Charter Communications sent a letter to Time Warner Cable proposing a transaction, said the potential acquirer in a news release Monday (http://bit.ly/1dqJ3b1). The letter and deal proposal are an attempt to “bring the matter to shareholders directly” after six months of overtures from Charter that Time Warner Cable’s management and board “chose not to engage on,” said Charter. Time Warner Cable rejected Charter proposals in June and October, and responded to a December offer with a verbal offer that was “unrealistic,” said Charter CEO Tom Rutledge in the letter to his counterpart at the potential acquiree, Robert Marcus. “The information provided to date has been exclusively one-way, which further reinforces the point that there is no genuine interest from Time Warner Cable management and Board of Directors to engage on this opportunity,” said Charter CEO Tom Rutledge in the letter to Marcus.

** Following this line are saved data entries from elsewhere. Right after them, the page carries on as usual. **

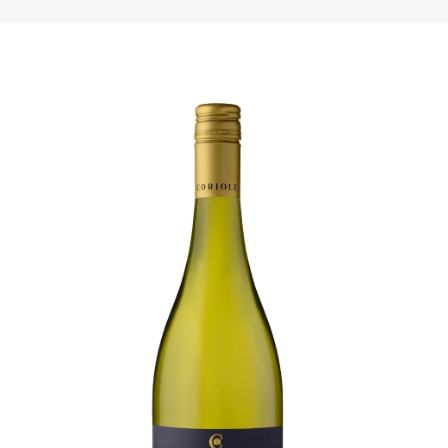
Visit Coriole
Cellar Door
Arbour Bar
Restaurant
Restaurant
Dine at Coriole
Gift Vouchers
Group Bookings
About Us
About Coriole
50 Years of Coriole
Family & History
Winemaking & Viticulture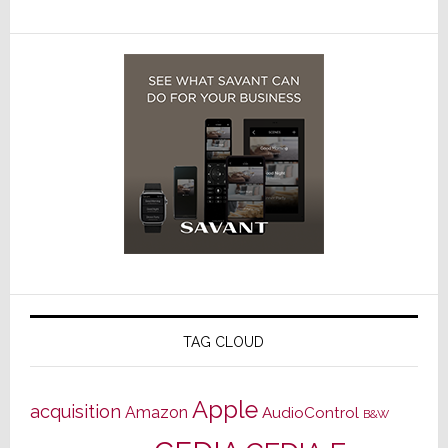
TAG CLOUD
Apple
acquisition
Amazon
AudioControl
B&W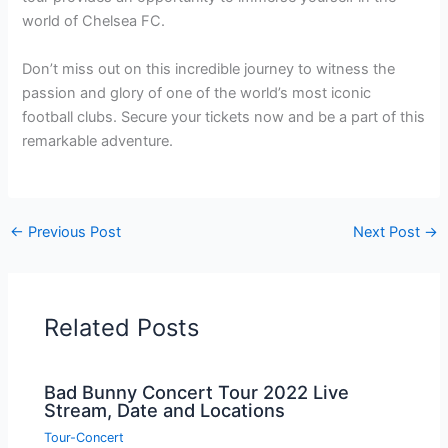
world of Chelsea FC.
Don’t miss out on this incredible journey to witness the
passion and glory of one of the world’s most iconic
football clubs. Secure your tickets now and be a part of this
remarkable adventure.
←
Previous Post
Next Post
→
Related Posts
Bad Bunny Concert Tour 2022 Live
Stream, Date and Locations
Tour-Concert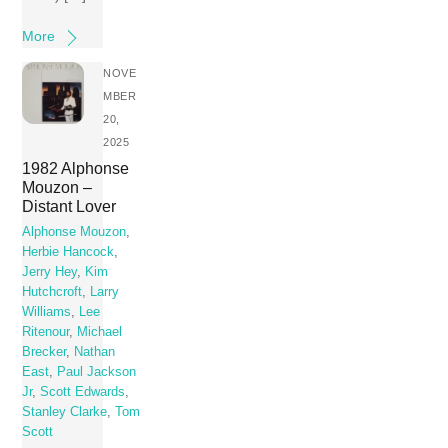
More
NOVE
MBER
20,
2025
1982 Alphonse
Mouzon –
Distant Lover
Alphonse Mouzon
,
Herbie Hancock
,
Jerry Hey
,
Kim
Hutchcroft
,
Larry
Williams
,
Lee
Ritenour
,
Michael
Brecker
,
Nathan
East
,
Paul Jackson
Jr
,
Scott Edwards
,
Stanley Clarke
,
Tom
Scott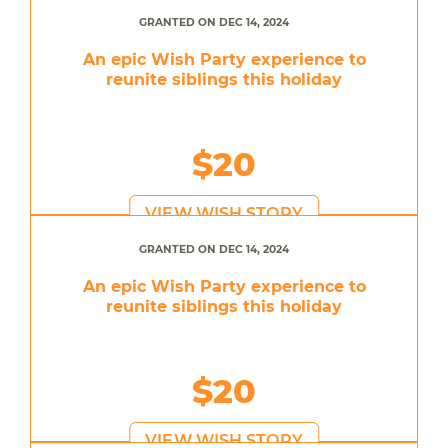
GRANTED ON DEC 14, 2024
An epic Wish Party experience to
reunite siblings this holiday
$20
VIEW WISH STORY
GRANTED ON DEC 14, 2024
An epic Wish Party experience to
reunite siblings this holiday
$20
VIEW WISH STORY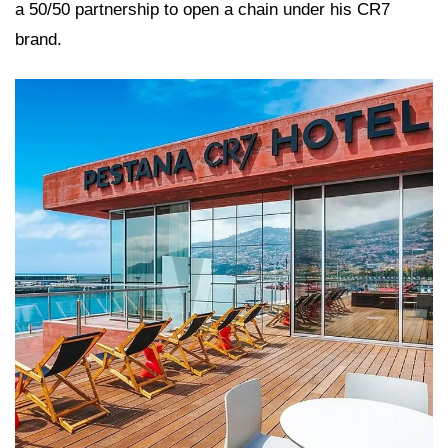
a 50/50 partnership to open a chain under his CR7
brand.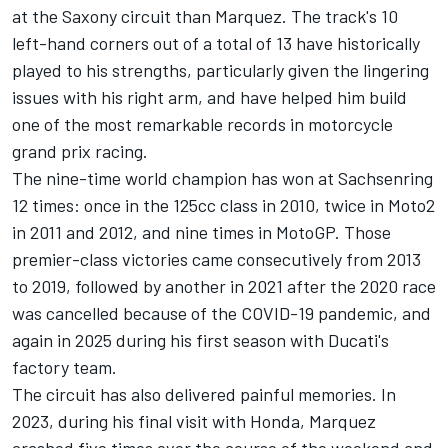
at the Saxony circuit than Marquez. The track's 10
left-hand corners out of a total of 13 have historically
played to his strengths, particularly given the lingering
issues with his right arm, and have helped him build
one of the most remarkable records in motorcycle
grand prix racing.
The nine-time world champion has won at Sachsenring
12 times: once in the 125cc class in 2010, twice in Moto2
in 2011 and 2012, and nine times in MotoGP. Those
premier-class victories came consecutively from 2013
to 2019, followed by another in 2021 after the 2020 race
was cancelled because of the COVID-19 pandemic, and
again in 2025 during his first season with Ducati's
factory team.
The circuit has also delivered painful memories. In
2023, during his final visit with Honda, Marquez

The proposed transaction would be “based on combining shareholder groups and allowing Time Warner Cable shareholders to participate at a substantial premium to Time Warner Cable’s unaffected stock price as well as meaningful upside following completion,” the letter said. Charter is prepared to offer a “cash/stock election mechanism” that would let Time Warner Cable shareholders in favor of a deal participate, and shareholders who don’t to cash out “at a meaningful premium,” the letter said. The deal’s financing is complete, and Charter “can be in a position to sign commitment letters in a matter of days,” Rutledge said. “We believe that time is of the essence to prepare our companies to meet the challenges of the industry, which is why we have decided to announce the status of our discussions to date to both sets of shareholders.” The newly created company would create value by reducing cost and increasing growth, and generate higher returns for the cable industry by rationalizing “the geographic holdings of the industry into more efficient entities,” Rutledge said. Time Warner Cable had no immediate comment.